In fact, the driverless revolution has already begun, but has started so incrementally as to go nearly unnoticed. In the mining industry, gargantuan trucks are used to haul ore out of the mines to be refined and processed nearby. Multinational mining company Rio Tinto, as part of its "Mine of the Future" initiative, has completely automated its trucks at a site in Australia, and Canadian oil company Suncor Energy announced this month that it is following suit. It is only possible to implement fully automated vehicles in this sector due to a perfect storm of conditions: these trucks drive very slowly on a fixed route, in a remote environment that does not include any public roads. Hazardous working conditions and the ensuing high salaries for drivers, averaging $200,000 a year, also gives mining outfits a much greater incentive to innovate than taxi companies or others that pay much lower wages and involve less danger.

Complete automation has only been adopted in a very limited set of applications because, despite all the media attention it's received, driverless technology is still in its infancy. Google's vehicles, arguably the most advanced out there, are actually safer than human drivers on city streets -- but only in ideal conditions, as these same vehicles flounder in bad weather or when faced with potholes or other obstacles. Tesla and Daimler are testing out systems that can handle themselves on an open stretch of highway, yet both still need a human driver behind the wheel in case anything unexpected happens. Requiring a human operator in case of emergencies will probably be standard procedure for quite some time, making things much easier for drivers without replacing them. If autonomous vehicles remain technologically confined to clear weather days for many years, it may be the case that taxi drivers in places like San Francisco will be made obsolete while their peers in rainy Seattle or snowy Boston hold onto the status quo much longer. People who always work in bad conditions, such as plow drivers who must clear streets of snow while avoiding parked cars and other obstacles, have the most job security and probably won't be replaced in the foreseeable future.

Of course, there will almost surely come a time when autonomous vehicles are comparable or better than human drivers in all conditions, and could reliably transport even a drunk or blind passenger who wouldn't be able to take over in an emergency. But even when all technological barriers are overcome, perhaps even more daunting political obstacles will remain. Regulations on driverless cars are handled primarily at the state level, with states like California and Nevada leading the way on allowing the testing of such vehicles as a first step towards their commercial use. If laws continue to differ substantially from state to state, local services such as taxis or package deliveries will be automated much earlier than interstate ones like trucking or long-distance busing. If an eighteen-wheeler can only drive itself through half of the states on its route and needs a human to control it the rest of the time, it wouldn't make sense to automate it at all since the driver would need to be on board for the entire duration anyway. If the FAA's laughable pace in regulating commercial drones is any guide, national standards allowing for driverless cars will likely lag far behind technological progress.

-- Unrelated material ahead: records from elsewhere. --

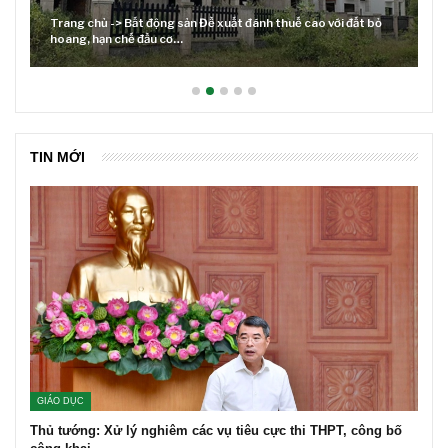
huế cao với đất bỏ
Lãi suất neo cao và cuộc tái cơ cấu trên thị tr
TIN MỚI
GIÁO DỤC
Thủ tướng: Xử lý nghiêm các vụ tiêu cực thi THPT, công bố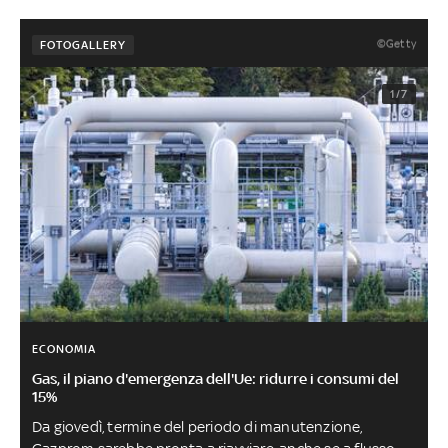
©Getty
FOTOGALLERY
1/7
ECONOMIA
Gas, il piano d'emergenza dell'Ue: ridurre i consumi del
15%
Da giovedì, termine del periodo di manutenzione,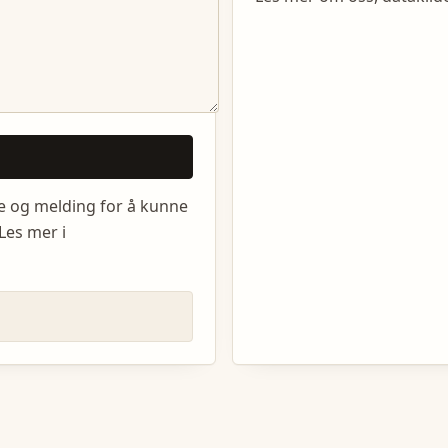
e og melding for å kunne
Les mer i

At both the state and national level, it's almost certain that unions will fight against driverless vehicles tooth and nail. After all, their core purpose is to protect their members' jobs, which would clearly be threatened by automation. As is typical of special interest groups resisting change, unions will try to delay adoption by demanding endless studies on various concerns. They and other opponents will also devote resources to highlighting any negative stories about self-driving vehicles while stoking fears over their safety and the economic effects of their legalization. This could slow things down significantly, but as people get more comfortable with the technology in other states and countries, it will only be a matter of time until proponents of progress win out.

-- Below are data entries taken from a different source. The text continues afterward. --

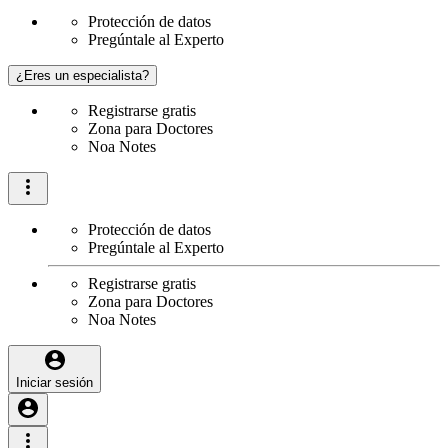
Protección de datos
Pregúntale al Experto
¿Eres un especialista?
Registrarse gratis
Zona para Doctores
Noa Notes
Protección de datos
Pregúntale al Experto
Registrarse gratis
Zona para Doctores
Noa Notes
Iniciar sesión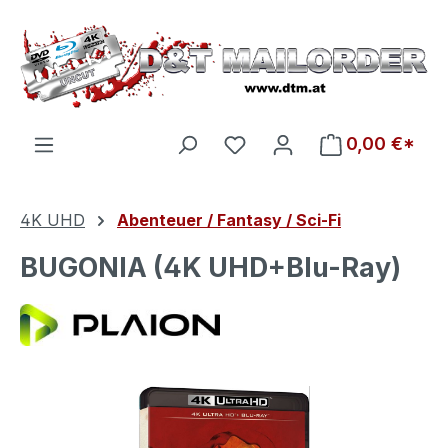
Zum Hauptinhalt springen
Du hast 0 Produkte auf d
0,00 €*
4K UHD
Abenteuer / Fantasy / Sci-Fi
BUGONIA (4K UHD+Blu-Ray)
Bildergalerie überspringen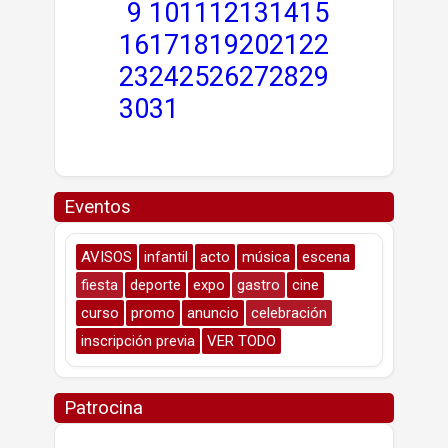
9
10
11
12
13
14
15
16
17
18
19
20
21
22
23
24
25
26
27
28
29
30
31
Eventos
AVISOS
infantil
acto
música
escena
fiesta
deporte
expo
gastro
cine
curso
promo
anuncio
celebración
inscripción previa
VER TODO
Patrocina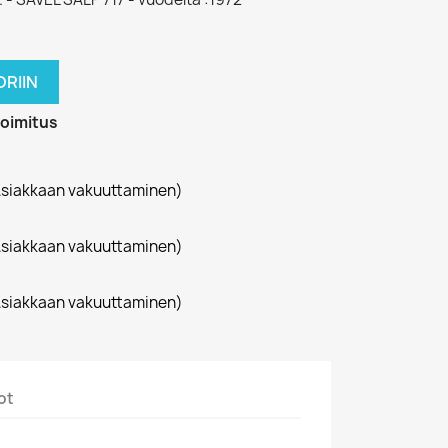
RIIN
toimitus
siakkaan vakuuttaminen)
siakkaan vakuuttaminen)
siakkaan vakuuttaminen)
ot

Yet even when all technological and legal barriers are overcome, there still remain many business reasons that people currently employed as drivers will keep their jobs. Some drivers, like truckers or package delivery people, deal almost exclusively with transporting goods and will be the first to be made obsolete. But many others have aspects of their jobs that can only be done by humans, like school bus drivers who chaperone children and must be available to respond to emergencies. They will likely stay employed, with automation allowing them to devote more of their attention to these other duties. And even if a human is not necessarily required, they may still be preferred by some customers, like those who enjoy talking with taxi drivers while they travel to their destination.

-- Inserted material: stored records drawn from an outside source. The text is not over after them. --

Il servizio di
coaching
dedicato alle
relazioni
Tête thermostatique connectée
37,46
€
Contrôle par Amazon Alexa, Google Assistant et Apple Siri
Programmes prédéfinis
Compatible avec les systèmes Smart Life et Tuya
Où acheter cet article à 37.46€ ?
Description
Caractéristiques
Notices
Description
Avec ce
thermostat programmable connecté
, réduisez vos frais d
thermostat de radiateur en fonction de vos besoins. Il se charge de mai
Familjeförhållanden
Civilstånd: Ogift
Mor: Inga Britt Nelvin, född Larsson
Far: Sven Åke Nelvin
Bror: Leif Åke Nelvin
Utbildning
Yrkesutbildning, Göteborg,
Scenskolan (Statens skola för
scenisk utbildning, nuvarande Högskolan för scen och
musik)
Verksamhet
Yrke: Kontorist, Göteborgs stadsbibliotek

Even when driverless vehicles are technologically advanced and completely legal, there may be a surprising number of people still working as professional drivers. They'll share the roads with driverless commercial vehicles, privately owned autonomous cars, and people who still drive out of a distrust of technology or the simple enjoyment of it. This early on, it's impossible to tell exactly how this will play out, but it's unlikely we'll see a fully autonomous transportation system -- whether it's purely voluntary or the result of a ban on human drivers -- for many decades to come.